The CSRC has said that it froze listings last year in order to improve the IPO vetting process and increase investor protections. But many analysts believe the real reason behind the freeze was to stem the tide of new IPOs until the market was solid enough to support all listed companies. Since 2007, the Shanghai Composite Index has lost two-thirds of its value. And according to Bloomberg, nearly half of the 870 companies listed in China after June 2009 now trade below their issuing prices.

For foreign companies doing business in China, the IPO freeze has meant fewer opportunities to invest in small to medium-sized Chinese businesses that need to list in order to raise much-needed capital.

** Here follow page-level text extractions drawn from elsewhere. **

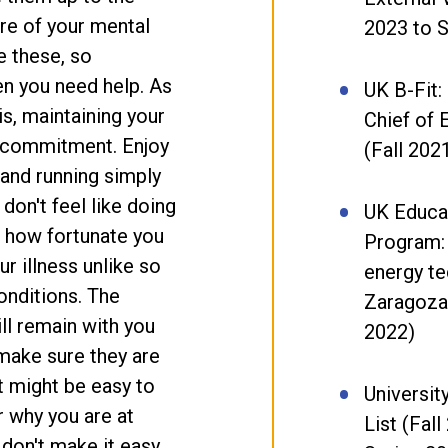
are of your mental
2023 to S
ke these, so
n you need help. As
UK B-Fit:
s, maintaining your
Chief of 
ng commitment. Enjoy
(Fall 202
 and running simply
on't feel like doing
UK Educa
 how fortunate you
Program:
r illness unlike so
energy te
onditions. The
Zaragoza
ll remain with you
2022)
o make sure they are
t might be easy to
Universit
r why you are at
List (Fal
 don't make it easy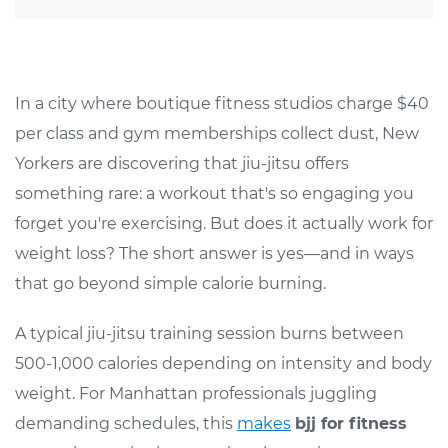
In a city where boutique fitness studios charge $40
per class and gym memberships collect dust, New
Yorkers are discovering that jiu-jitsu offers
something rare: a workout that's so engaging you
forget you're exercising. But does it actually work for
weight loss? The short answer is yes—and in ways
that go beyond simple calorie burning.
A typical jiu-jitsu training session burns between
500-1,000 calories depending on intensity and body
weight. For Manhattan professionals juggling
demanding schedules, this
makes
bjj for fitness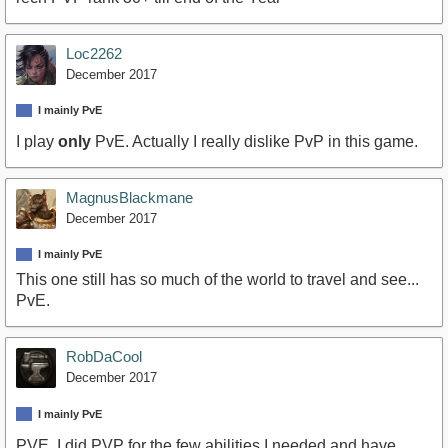
Loc2262
December 2017
I mainly PvE
I play
only
PvE. Actually I really dislike PvP in this game.
MagnusBlackmane
December 2017
I mainly PvE
This one still has so much of the world to travel and see...
PvE.
RobDaCool
December 2017
I mainly PvE
PVE. I did PVP for the few abilities I needed and have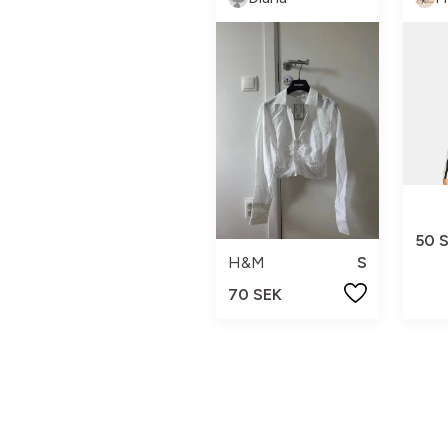
50 
H&M
S
70 SEK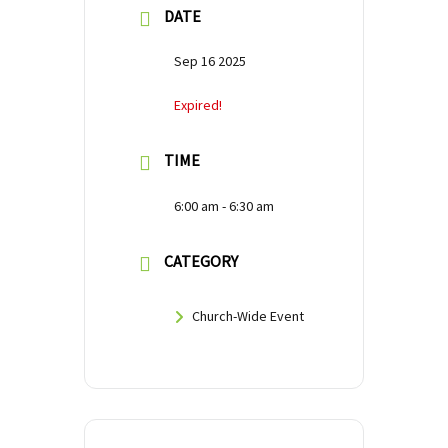
DATE
Sep 16 2025
Expired!
TIME
6:00 am - 6:30 am
CATEGORY
Church-Wide Event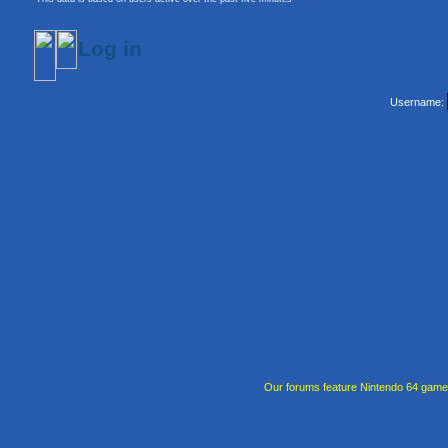
Log in
Username:
Our forums feature Nintendo 64 gam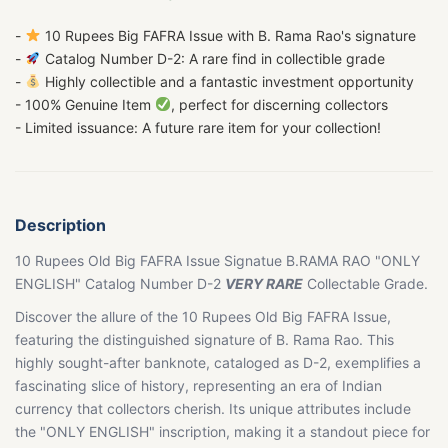
-
10 Rupees Big FAFRA Issue with B. Rama Rao's signature
-
Catalog Number D-2: A rare find in collectible grade
-
Highly collectible and a fantastic investment opportunity
- 100% Genuine Item
, perfect for discerning collectors
- Limited issuance: A future rare item for your collection!
Description
10 Rupees Old Big FAFRA Issue Signatue B.RAMA RAO "ONLY
ENGLISH" Catalog Number D-2
VERY RARE
Collectable Grade.
Discover the allure of the 10 Rupees Old Big FAFRA Issue,
featuring the distinguished signature of B. Rama Rao. This
highly sought-after banknote, cataloged as D-2, exemplifies a
fascinating slice of history, representing an era of Indian
currency that collectors cherish. Its unique attributes include
the "ONLY ENGLISH" inscription, making it a standout piece for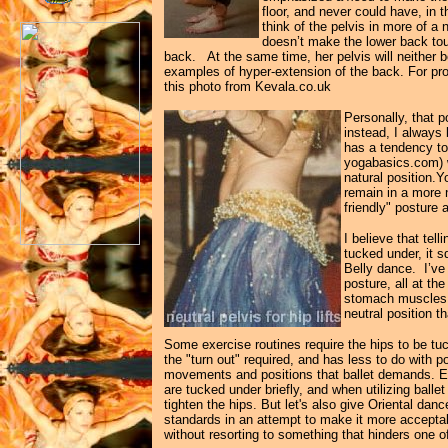
floor, and never could have, in t
think of the pelvis in more of a 
doesn’t make the lower back touc
back. At the same time, her pelvis will neither
examples of hyper-extension of the back. For pr
this photo from Kevala.co.uk
Personally, that 
instead, I always
has a tendency to
yogabasics.com) wh
natural position.Y
remain in a more n
friendly" posture
I believe that tel
tucked under, it s
Belly dance. I’ve
posture, all at th
stomach muscles, o
neutral position 
Some exercise routines require the hips to be tuck
the "turn out" required, and has less to do with p
movements and positions that ballet demands. E
are tucked under briefly, and when utilizing ball
tighten the hips. But let's also give Oriental dan
standards in an attempt to make it more acceptabl
without resorting to something that hinders one of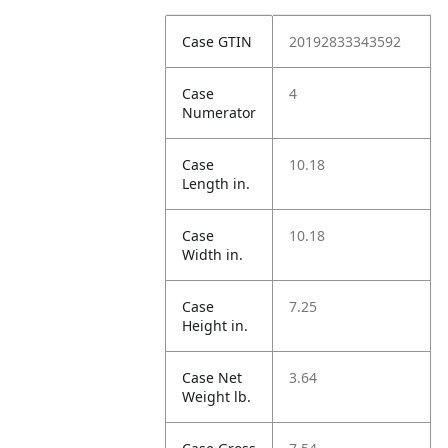
Case GTIN
20192833343592
Case
4
Numerator
Case
10.18
Length in.
Case
10.18
Width in.
Case
7.25
Height in.
Case Net
3.64
Weight lb.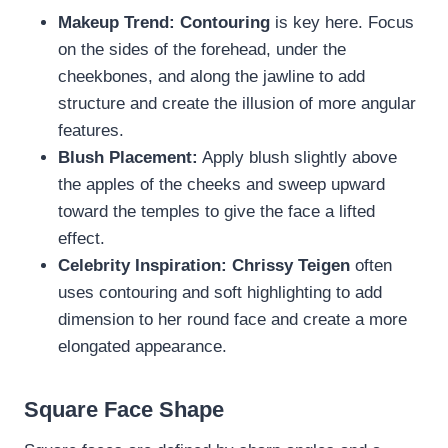
Makeup Trend:
Contouring
is key here. Focus
on the sides of the forehead, under the
cheekbones, and along the jawline to add
structure and create the illusion of more angular
features.
Blush Placement:
Apply blush slightly above
the apples of the cheeks and sweep upward
toward the temples to give the face a lifted
effect.
Celebrity Inspiration:
Chrissy Teigen
often
uses contouring and soft highlighting to add
dimension to her round face and create a more
elongated appearance.
Square Face Shape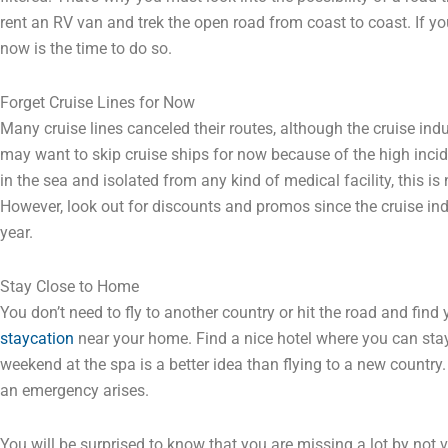
rent an RV van and trek the open road from coast to coast. If 
now is the time to do so.
Forget Cruise Lines for Now
Many cruise lines canceled their routes, although the cruise ind
may want to skip cruise ships for now because of the high incid
in the sea and isolated from any kind of medical facility, this is
However, look out for discounts and promos since the cruise in
year.
Stay Close to Home
You don’t need to fly to another country or hit the road and find
staycation
near your home. Find a nice hotel where you can sta
weekend at the spa is a better idea than flying to a new country.
an emergency arises.
You will be surprised to know that you are missing a lot by not v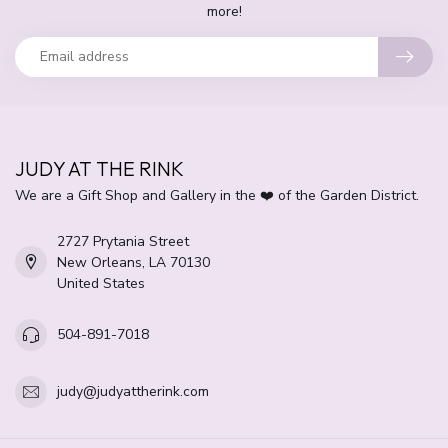
more!
JUDY AT THE RINK
We are a Gift Shop and Gallery in the ❤️ of the Garden District.
2727 Prytania Street
New Orleans, LA 70130
United States
504-891-7018
judy@judyattherink.com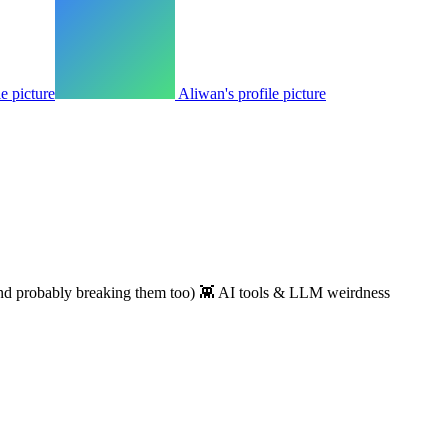
le picture
Aliwan's profile picture
(and probably breaking them too) 👾 AI tools & LLM weirdness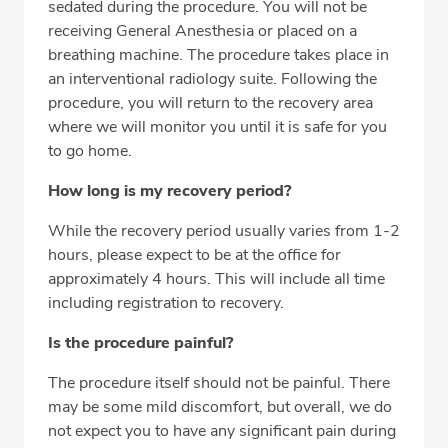
sedated during the procedure. You will not be
receiving General Anesthesia or placed on a
breathing machine. The procedure takes place in
an interventional radiology suite. Following the
procedure, you will return to the recovery area
where we will monitor you until it is safe for you
to go home.
How long is my recovery period?
While the recovery period usually varies from 1-2
hours, please expect to be at the office for
approximately 4 hours. This will include all time
including registration to recovery.
Is the procedure painful?
The procedure itself should not be painful. There
may be some mild discomfort, but overall, we do
not expect you to have any significant pain during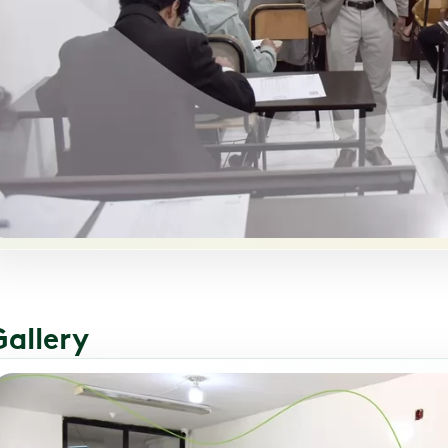
Gallery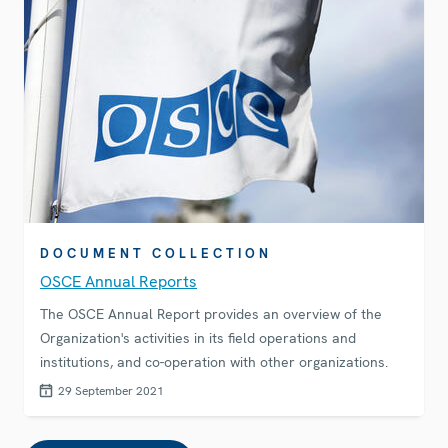
DOCUMENT COLLECTION
OSCE Annual Reports
The OSCE Annual Report provides an overview of the
Organization's activities in its field operations and
institutions, and co-operation with other organizations.
29 September 2021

It has also meant that private equity firms already backing these businesses have lost the ability to exit their investments via IPO. In a July interview with GAA Accounting magazine, investment fund chairman Peter Fuhrman said that private equity investors had as much as $40 billion worth of investment locked up due to the IPO freeze.

[author] Catherine Matacic ([email protected]) is associate editor of the China Business Review. [/author]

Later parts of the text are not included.